START MATERIAL PROVIDED

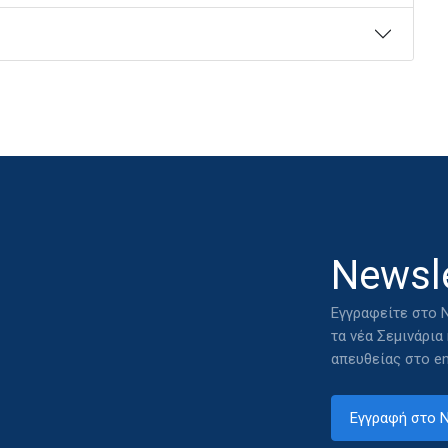
Newsle
Εγγραφείτε στο N
τα νέα Σεμινάρια
απευθείας στο em
Εγγραφή στο N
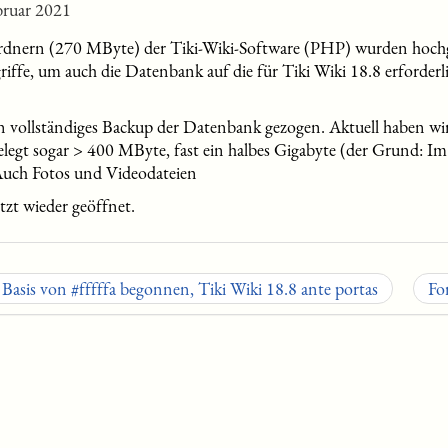
bruar 2021
rdnern (270 MByte) der Tiki-Wiki-Software (PHP) wurden hochg
fe, um auch die Datenbank auf die für Tiki Wiki 18.8 erforderli
ein vollständiges Backup der Datenbank gezogen. Aktuell haben 
elegt sogar > 400 MByte, fast ein halbes Gigabyte (der Grund: 
Auch Fotos und Videodateien
etzt wieder geöffnet.
asis von #fffffa begonnen, Tiki Wiki 18.8 ante portas
Fo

END MATERIAL PROVIDED

**YOUR TASK**: Look above for the line containing "etzt wieder geöffnet.", then please write out that line and each one after it through the end, exactly, with nothing else.

**SOLUTION**:
etzt wieder geöffnet.
asis von #fffffa begonnen, Tiki Wiki 18.8 ante portas
Fo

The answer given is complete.